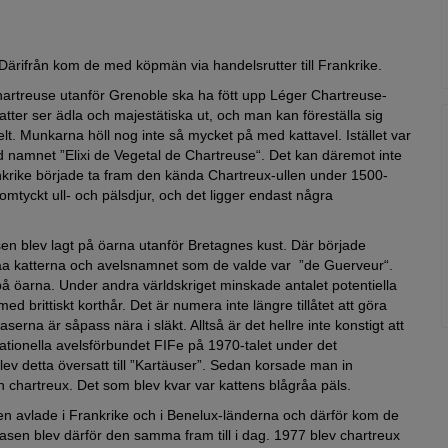
 Därifrån kom de med köpmän via handelsrutter till Frankrike.
artreuse utanför Grenoble ska ha fött upp Léger Chartreuse-
er ser ädla och majestätiska ut, och man kan föreställa sig
lt. Munkarna höll nog inte så mycket på med kattavel. Istället var
d namnet ”Elixi de Vegetal de Chartreuse“. Det kan däremot inte
rankrike började ta fram den kända Chartreux-ullen under 1500-
omtyckt ull- och pälsdjur, och det ligger endast några
sen blev lagt på öarna utanför Bretagnes kust. Där började
åa katterna och avelsnamnet som de valde var ”de Guerveur“.
te på öarna. Under andra världskriget minskade antalet potentiella
d brittiskt korthår. Det är numera inte längre tillåtet att göra
erna är såpass nära i släkt. Alltså är det hellre inte konstigt att
ationella avelsförbundet FIFe på 1970-talet under det
v detta översatt till ”Kartäuser”. Sedan korsade man in
 chartreux. Det som blev kvar var kattens blågråa päls.
en avlade i Frankrike och i Benelux-länderna och därför kom de
rasen blev därför den samma fram till i dag. 1977 blev chartreux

- - - - - - -

When a line above contains the string "inte", copy that line.

lt. Munkarna höll nog inte så mycket på med kattavel. Istället var
d namnet ”Elixi de Vegetal de Chartreuse“. Det kan däremot inte
d brittiskt korthår. Det är numera inte längre tillåtet att göra
erna är såpass nära i släkt. Alltså är det hellre inte konstigt att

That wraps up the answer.